The song begins with Stenka Razin marrying a princess. The wedding was celebrated on a big boat on the Volga river, with everybody partying and having a good time. Since most of his men were plastered (some things are universal), tongues became loose and one guy thought it would be a good idea to make fun of his boss. He started shouting about how Stenka Razin had turned into a woman since his wedding, because he was spending all his time partying with his new bride instead of fighting. Which is what women do? Apparently?

You’d expect, based on stereotypes of ancient warriors, that Stenka Razin would prove this idiot wrong by challenging him to single combat or something. Unfortunately, that would be way too reasonable for a Cossack warlord. Instead, Stenka Razin threw his bride into the river, drowning her. He then ordered his men to go on partying, leading them in singing and dancing. In this way, he proved once and for all that he was not a sissy. The song treats Stenka Razin as a tragic hero who puts his honour and his people ahead of his own happiness as opposed to a complete lunatic, because the past was like that sometimes.

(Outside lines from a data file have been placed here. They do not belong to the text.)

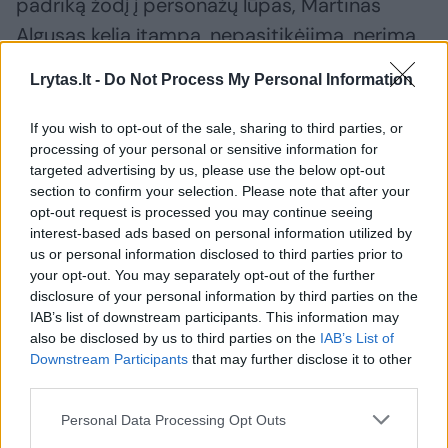
padriką žodį į personažų lūpas, Martinas
Algusas kelia įtampą, nepasitikėjimą, nerimą.
Lrytas.lt -
Do Not Process My Personal Information
„Sieros magnolijų“ scenografiją ir kostiumus
kuria Ona Juciūtė, muziką – Deimantys Balys,
If you wish to opt-out of the sale, sharing to third parties, or
processing of your personal or sensitive information for
vaizdo projekcijas – Aneta Bublytė.
targeted advertising by us, please use the below opt-out
Spektaklio premjera numatoma 2022 m.
section to confirm your selection. Please note that after your
opt-out request is processed you may continue seeing
sausio 13–15 dienomis „Gallery 1986“ erdvėje
interest-based ads based on personal information utilized by
(Kauno g. 32, Vilnius), vėliau spektaklis bus
us or personal information disclosed to third parties prior to
your opt-out. You may separately opt-out of the further
rodomas naujai pastatytoje LNDT Mažojoje
disclosure of your personal information by third parties on the
salėje.
IAB’s list of downstream participants. This information may
also be disclosed by us to third parties on the
IAB’s List of
Downstream Participants
that may further disclose it to other
Teatras
^Instant
premjera
Rodyti daugiau žymių
third parties.
Personal Data Processing Opt Outs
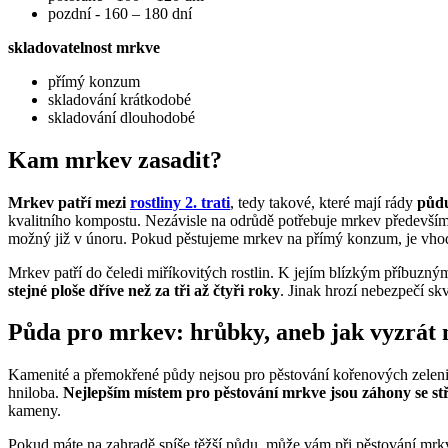
pozdní - 160 – 180 dní
skladovatelnost mrkve
přímý konzum
skladování krátkodobé
skladování dlouhodobé
Kam mrkev zasadit?
Mrkev patří mezi
rostliny 2. trati
, tedy takové, které mají rády
půdu
kvalitního kompostu. Nezávisle na odrůdě potřebuje mrkev předevší
možný již v únoru. Pokud pěstujeme mrkev na přímý konzum, je vhod
Mrkev patří do čeledi miříkovitých rostlin. K jejím blízkým příbuzným 
stejné ploše dříve než za tři až čtyři roky
. Jinak hrozí nebezpečí sk
Půda pro mrkev: hrůbky, aneb jak vyzrát 
Kamenité a přemokřené půdy nejsou pro pěstování kořenových zelenin, 
hniloba.
Nejlepším místem pro pěstování mrkve jsou záhony se st
kameny.
Pokud máte na zahradě spíše těžší půdu, může vám při pěstování mrk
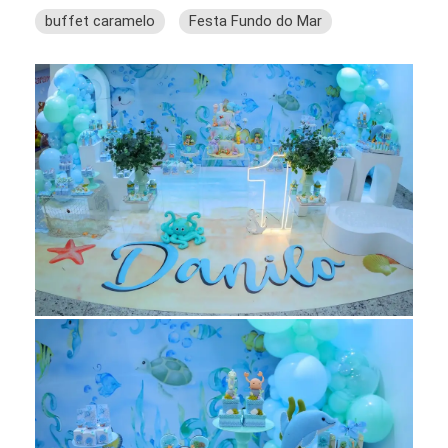
buffet caramelo
Festa Fundo do Mar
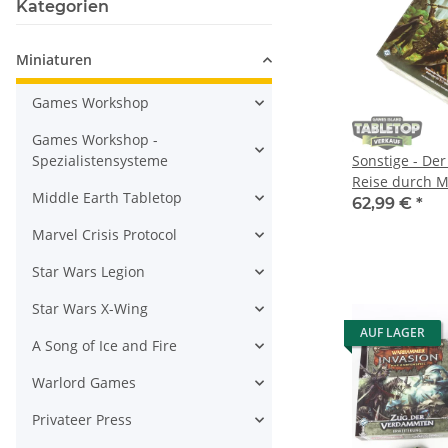
Kategorien
Miniaturen
Games Workshop
Games Workshop -
Spezialistensysteme
Sonstige - Der
Reise durch Mi
Middle Earth Tabletop
deutsch
62,99 €
*
Marvel Crisis Protocol
Star Wars Legion
Star Wars X-Wing
AUF LAGER
A Song of Ice and Fire
Warlord Games
Privateer Press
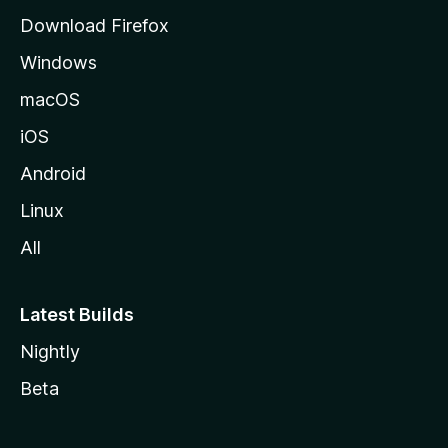
Download Firefox
Windows
macOS
iOS
Android
Linux
All
Latest Builds
Nightly
Beta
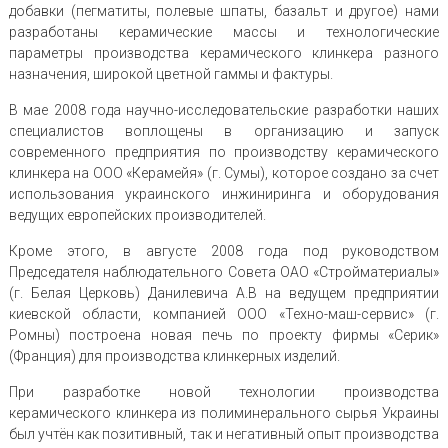
добавки (пегматиты, полевые шпаты, базальт и другое) нами
разработаны керамические массы и технологические
параметры производства керамического клинкера разного
назначения, широкой цветной гаммы и фактуры.
В мае 2008 года научно-исследовательские разработки наших
специалистов воплощены в организацию и запуск
современного предприятия по производству керамического
клинкера на ООО «Керамейя» (г. Сумы), которое создано за счет
использования украинского инжиниринга и оборудования
ведущих европейских производителей.
Кроме этого, в августе 2008 года под руководством
Председателя наблюдательного Совета ОАО «Стройматериалы»
(г. Белая Церковь) Данилевича А.В на ведущем предприятии
киевской области, компанией ООО «Техно-маш-сервис» (г.
Ромны) построена новая печь по проекту фирмы «Серик»
(Франция) для производства клинкерных изделий.
При разработке новой технологии производства
керамического клинкера из полиминерального сырья Украины
был учтён как позитивный, так и негативный опыт производства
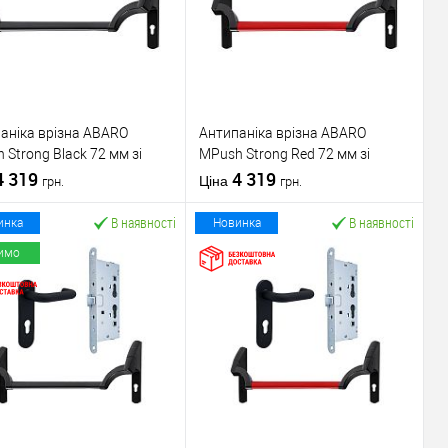
аніка врізна ABARO
Антипаніка врізна ABARO
 Strong Black 72 мм зі
МPush Strong Red 72 мм зі
ою 1000 мм чорна
4 319
штангою 1000 мм червона
4 319
Ціна
грн.
грн.
В наявності
В наявності
инка
Новинка
имо
У кошик
У кошик
упити в 1 клік
До
Купити в 1 клік
До
порівняння
порівняння
У обране
У обране
ник
ABARO
Виробник
ABARO
Механізм врізної
Механізм врізної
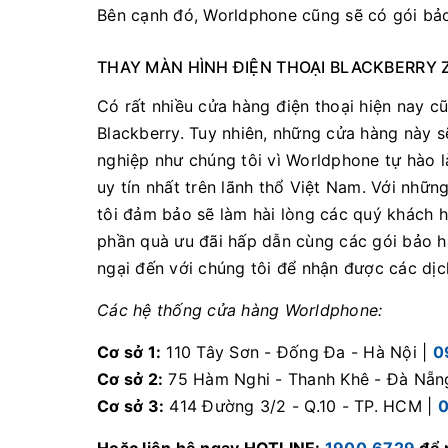
Bên cạnh đó, Worldphone cũng sẽ có gói bảo
THAY MÀN HÌNH ĐIỆN THOẠI BLACKBERRY Z
Có rất nhiều cửa hàng điện thoại hiện nay c
Blackberry. Tuy nhiên, những cửa hàng này 
nghiệp như chúng tôi vì Worldphone tự hào 
uy tín nhất trên lãnh thổ Việt Nam. Với nhữ
tôi đảm bảo sẽ làm hài lòng các quý khách 
phần quà ưu đãi hấp dẫn cùng các gói bảo hà
ngại đến với chúng tôi để nhận được các dịc
Các hệ thống cửa hàng Worldphone:
Cơ sở 1:
110 Tây Sơn - Đống Đa - Hà Nội |
0
Cơ sở 2:
75 Hàm Nghi - Thanh Khê - Đà Nẵn
Cơ sở 3:
414 Đường 3/2 - Q.10 - TP. HCM |
0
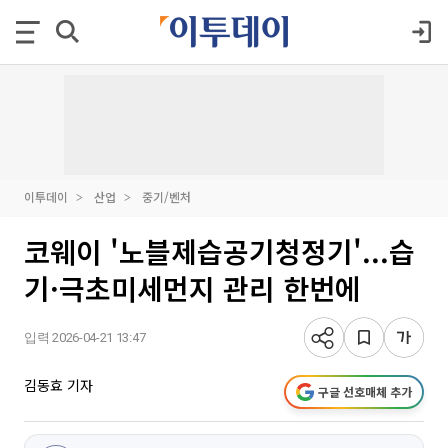
이투데이
산업
중기/벤처
코웨이 '노블제습공기청정기'...습
기·극초미세먼지 관리 한번에
입력 2026-04-21 13:47
김동효 기자
구글 선호매체 추가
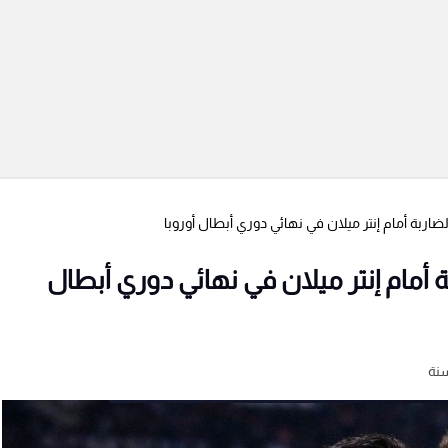
اربة أمام إنتر ميلان في نهائي دوري أبطال أوروبا
 أمام إنتر ميلان في نهائي دوري أبطال
نة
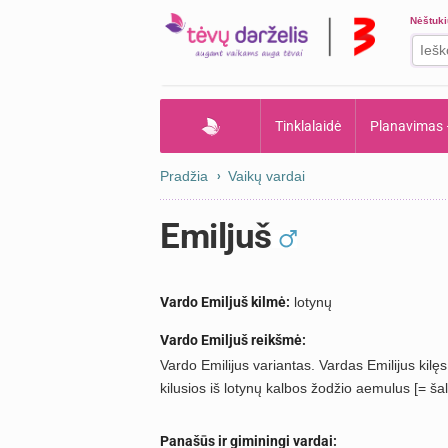
Nėštuk
Tinklalaidė
Planavimas
Pradžia
Vaikų vardai
Emiljuš
Vardo Emiljuš kilmė:
lotynų
Vardo Emiljuš reikšmė:
Vardo Emilijus variantas. Vardas Emilijus kil
kilusios iš lotynų kalbos žodžio aemulus [= šal
Panašūs ir giminingi vardai:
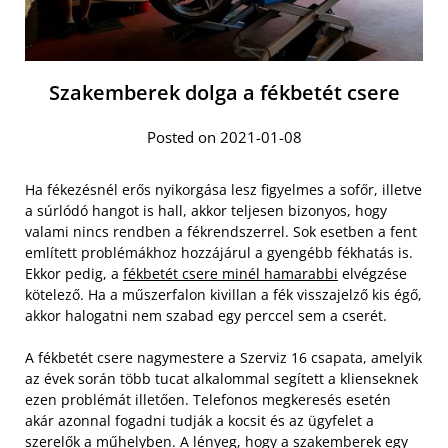
Szakemberek dolga a fékbetét csere
Posted on 2021-01-08
Ha fékezésnél erős nyikorgása lesz figyelmes a sofőr, illetve
a súrlódó hangot is hall, akkor teljesen bizonyos, hogy
valami nincs rendben a fékrendszerrel. Sok esetben a fent
említett problémákhoz hozzájárul a gyengébb fékhatás is.
Ekkor pedig, a
fékbetét csere minél hamarabbi
elvégzése
kötelező. Ha a műszerfalon kivillan a fék visszajelző kis égő,
akkor halogatni nem szabad egy perccel sem a cserét.
A fékbetét csere nagymestere a Szerviz 16 csapata, amelyik
az évek során több tucat alkalommal segített a klienseknek
ezen problémát illetően. Telefonos megkeresés esetén
akár azonnal fogadni tudják a kocsit és az ügyfelet a
szerelők a műhelyben. A lényeg, hogy a szakemberek egy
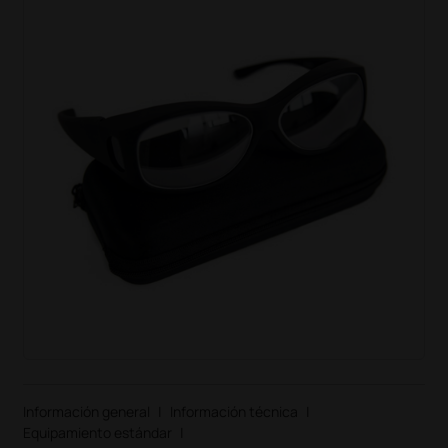
Información general
|
Información técnica
|
Equipamiento estándar
|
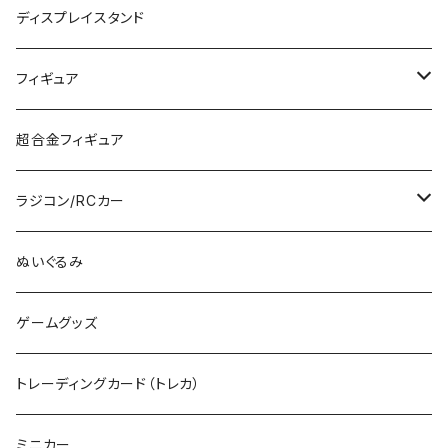
PG
その他メーカー (N)
ストラクチャー
カーモデル（車プラモ）
工具（ツール）
ディスプレイスタンド
MG
KATO (HO)
バイクプラモ
塗料
フィギュア
HG
TOMIX (HO)
30MS
筆
ガンダム
超合金フィギュア
RG
その他のHOゲージ
ミリタリープラモ
ラジコン/RCカー
EG
Zゲージ
ポケモン
タミヤRC
ぬいぐるみ
その他
カタログ
その他のロボット
RCパーツ
ゲームグッズ
デカール
TOMIX (N)
その他のキャラクター
トレーディングカード（トレカ）
制御機器
ミニカー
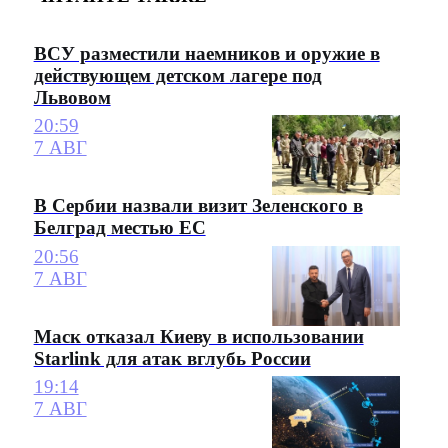
ВСУ разместили наемников и оружие в
действующем детском лагере под
Львовом
20:59
7 АВГ
В Сербии назвали визит Зеленского в
Белград местью ЕС
20:56
7 АВГ
Маск отказал Киеву в использовании
Starlink для атак вглубь России
19:14
7 АВГ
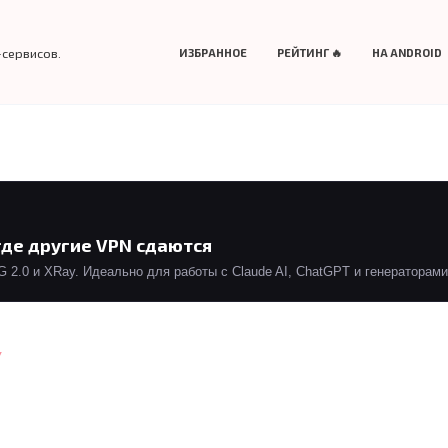
-сервисов.
ИЗБРАННОЕ
РЕЙТИНГ 🔥
НА ANDROID
где другие VPN сдаются
2.0 и XRay. Идеально для работы с Claude AI, ChatGPT и генераторами 
Y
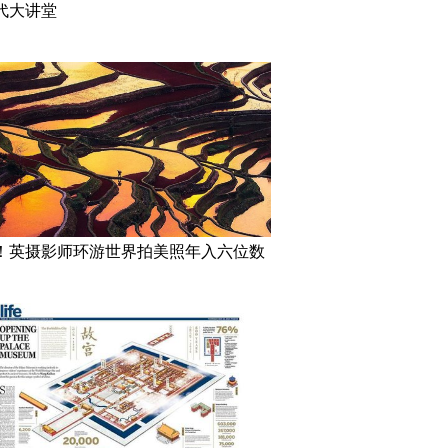
代大讲堂
！英摄影师环游世界拍美照年入六位数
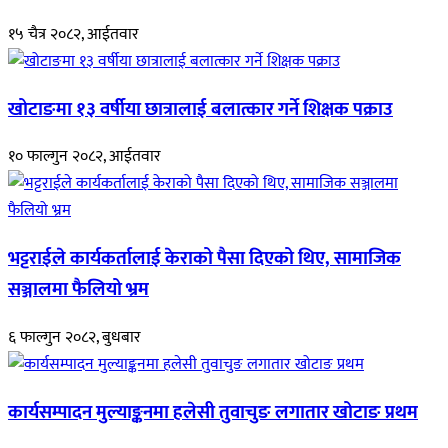
१५ चैत्र २०८२, आईतवार
खोटाङमा १३ वर्षीया छात्रालाई बलात्कार गर्ने शिक्षक पक्राउ
१० फाल्गुन २०८२, आईतवार
भट्टराईले कार्यकर्तालाई केराको पैसा दिएको थिए, सामाजिक
सञ्जालमा फैलियो भ्रम
६ फाल्गुन २०८२, बुधबार
कार्यसम्पादन मुल्याङ्कनमा हलेसी तुवाचुङ लगातार खोटाङ प्रथम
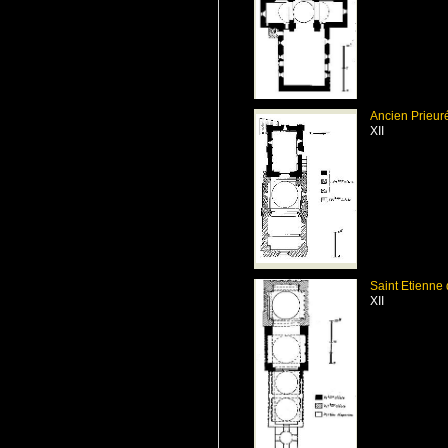
Ancien Prieur
XII
Saint Etienne 
XII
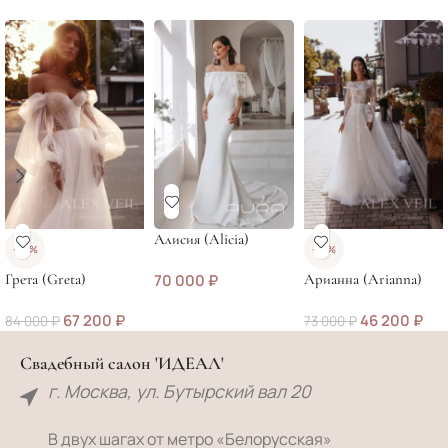
Алисия (Alicia)
-20%
-37%
Грета (Greta)
70 000
₽
Арианна (Arianna)
67 200
₽
46 200
₽
84 000
₽
73 000
₽
Свадебный салон 'ИДЕАЛ'
г. Москва, ул. Бутырский вал 20
В двух шагах от метро «Белорусская»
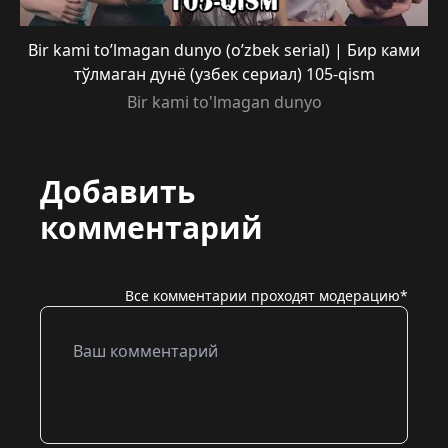
Bir kami to’lmagan dunyo (o’zbek serial) | Бир ками
тўлмаган дунё (узбек сериал) 105-qism
Bir kami to'lmagan dunyo
Добавить
комментарий
Все комментарии проходят модерацию*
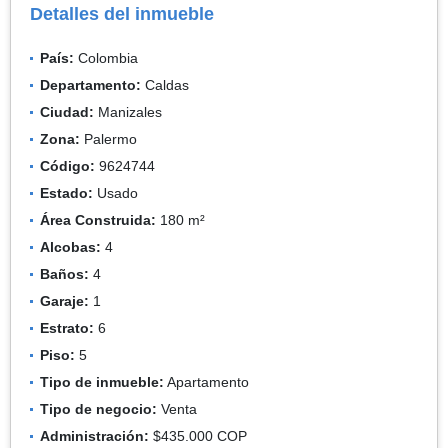
Detalles del inmueble
País:
Colombia
Departamento:
Caldas
Ciudad:
Manizales
Zona:
Palermo
Código:
9624744
Estado:
Usado
Área Construida:
180 m²
Alcobas:
4
Baños:
4
Garaje:
1
Estrato:
6
Piso:
5
Tipo de inmueble:
Apartamento
Tipo de negocio:
Venta
Administración:
$435.000 COP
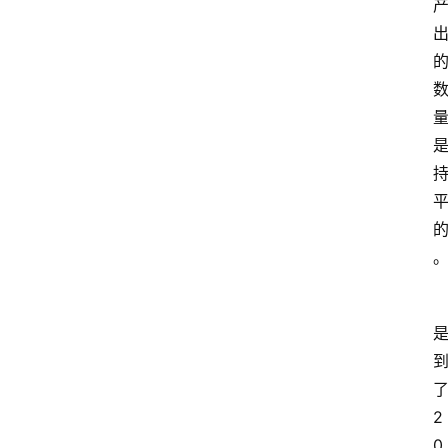
首
页
文
章
分
类
专
题
2
列
表
0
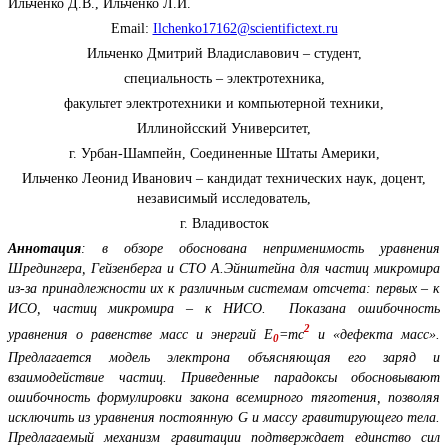
Ильченко Д.В., Ильченко Л.И.
Email:
Ilchenko17162@scientifictext.ru
Ильченко Дмитрий Владиславович – студент,
специальность – электротехника,
факультет электротехники и компьютерной техники,
Иллинойсский Университет,
г. Урбан-Шампейн, Соединенные Штаты Америки,
Ильченко Леонид Иванович – кандидат технических наук, доцент,
независимый исследователь,
г. Владивосток
Аннотация
: в обзоре обоснована неприменимость уравнения
Шредингера, Гейзенберга и СТО А.Эйнштейна для частиц микромира
из-за принадлежности их к различным системам отсчета: первых – к
ИСО, частиц микромира – к НИСО. Показана ошибочность
2
уравнения о равенстве масс и энергий
E
=
mc
и «дефекта масс».
0
Предлагается модель электрона объясняющая его заряд и
взаимодействие частиц. Приведенные парадоксы обосновывают
ошибочность формулировки закона всемирного тяготения, позволяя
исключить из уравнения постоянную
G
и массу гравитирующего тела.
Предлагаемый механизм гравитации подтверждает единство сил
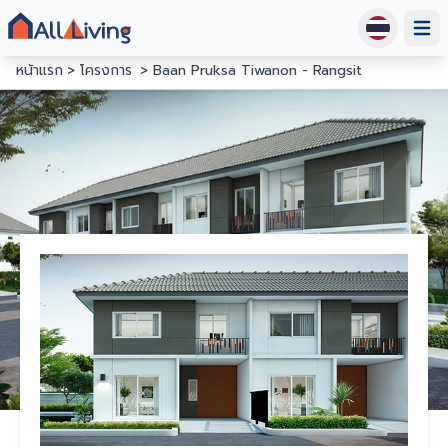
Open
หน้าแรก
โครงการ
Baan Pruksa Tiwanon - Rangsit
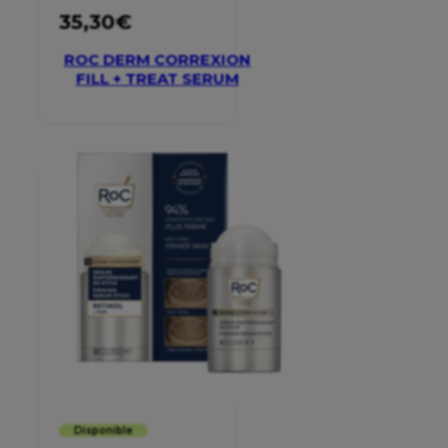
35,30
€
ROC DERM CORREXION
FILL + TREAT SERUM
Disponible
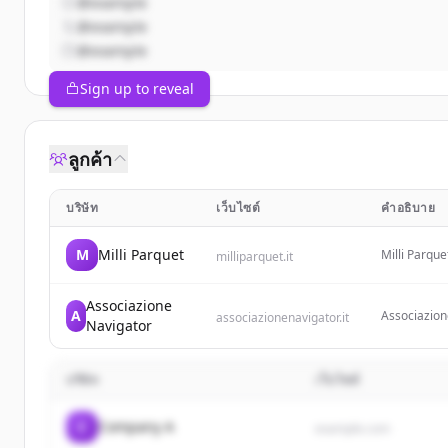
@example
@example
@example
Sign up to reveal
ลูกค้า
บริษัท
เว็บไซต์
คำอธิบาย
M
Milli Parquet
Milli Parque
milliparquet.it
Vinilici (qu
Associazione
A
Associazione
associazionenavigator.it
Navigator
employment,
บริษัท
เว็บไซต์
C
Company A
example.com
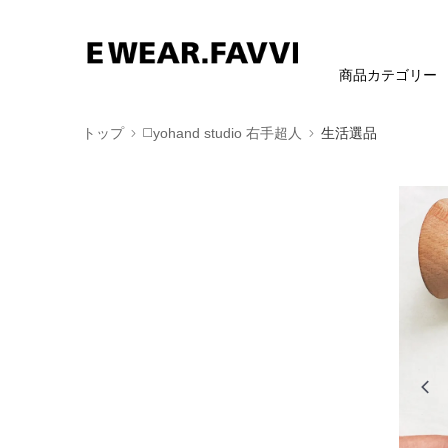
商品カテゴリー
トップ
◻️yohand studio 右手超人
生活選品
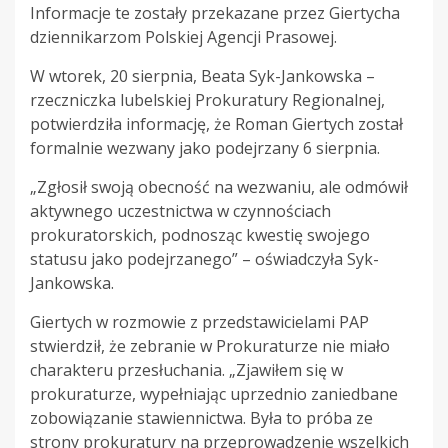
Informacje te zostały przekazane przez Giertycha
dziennikarzom Polskiej Agencji Prasowej.
W wtorek, 20 sierpnia, Beata Syk-Jankowska –
rzeczniczka lubelskiej Prokuratury Regionalnej,
potwierdziła informację, że Roman Giertych został
formalnie wezwany jako podejrzany 6 sierpnia.
„Zgłosił swoją obecność na wezwaniu, ale odmówił
aktywnego uczestnictwa w czynnościach
prokuratorskich, podnosząc kwestię swojego
statusu jako podejrzanego” – oświadczyła Syk-
Jankowska.
Giertych w rozmowie z przedstawicielami PAP
stwierdził, że zebranie w Prokuraturze nie miało
charakteru przesłuchania. „Zjawiłem się w
prokuraturze, wypełniając uprzednio zaniedbane
zobowiązanie stawiennictwa. Była to próba ze
strony prokuratury na przeprowadzenie wszelkich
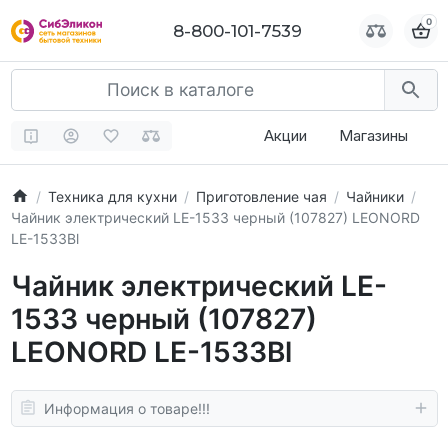
0
0
8-800-101-7539
8-800-101-7539
Акции
Магазины
Техника для кухни
Приготовление чая
Чайники
Чайник электрический LE-1533 черный (107827) LEONORD
LE-1533Bl
Чайник электрический LE-
1533 черный (107827)
LEONORD LE-1533Bl
Информация о товаре!!!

Aztec Songs: Because subtlety is for the weak

It’s been a while since we’ve had an Aztec entry in this column, which is a shame, because the ancient Aztecs were quite something. These were the guys who did all the human sacrifices in unpleasant ways, mostly by ripping people’s hearts out. They were big fans of blood and war and death in general, which is not unusual for old or even modern songs. However, while in most times or places war would be glorified as heroic, with the actual bloody reality being sanitized for propaganda purposes, the Aztecs get straight to the point. Here is an example of Aztec war poetry:

 

Heart, have no fright.

There on the battlefield

I cannot wait to die

by the blade of sharp obsidian.

Our hearts want nothing but a war death.

You who are in the struggle:

I am anxious for a death

from sharp obsidian.

Our hearts want nothing but a war death.

 

Points for honesty! However, the Aztecs weren’t only about war – they did existentialism too! Of course, their existentialism could also be needlessly graphic:

 

Filled are the bowels of the earth

with pestilential dust once flesh and bone,

once animate bodies of man who sat upon thrones…

Vanished are these glories,

just as the fearful smoke vanishes

that belches forth from the infernal fires of Popocatepetl.

 

Murder Ballads: Exactly what they sound like

Britain and Ireland have a rich tradition of ballads (i.e. songs that tell a story). That’s all very well, and most are about love or history or fairy tales or something. However, a sizeable genre of ballad is the “murder ballad”, which is simply a graphic description of a murder, with rhymes and set to a catchy tune. Here is an example of one of the most famous, “Weile Waile”:

 

She had a baby three months old, weile weile waile.

She had a baby three months old, down by the river Saile.

She had a penknife, long and sharp, weile weile waile.

She had a penknife, long and sharp, down by the river Saile.

She stuck the penknife in the baby’s heart, weile weile waile.

She stuck the penknife in the baby’s heart, down by the river Saile.

 

Just so we are clear on this, this is a children’s song. Yay!

 

Song of St. Nicholas: The Irish have nothing on the French

 A song about Santa Claus! What could possibly be disturbing about that? Well… everything.

The song begins with three small children looking for shelter on a stormy night – why they need it is probably disturbing too, but that’s a minor issue. A butcher seems like a nice guy and lets them in, but once they are inside he kills them. Why? To turn them into salt “pork”, Sweeney Todd-style. He puts them in barrels in the basement and just forgets about them, which puts his profit motive into question.

Seven years later, Santa Claus shows up at his house and asks the butcher for something to eat. The butcher offers him all kinds of meat, but Santa insists on having the salt pork in the basement. (Cannibalism aside, eating seven-year-old meat? Ewwww.) When the butcher brings the barrels up, Santa miraculously brings the kids back to life, so at least we get a happy ending. What happens to the butcher is unclear, but we can assume Santa sicced Krampus onto him or something. What a lovely Christmas carol, everyone!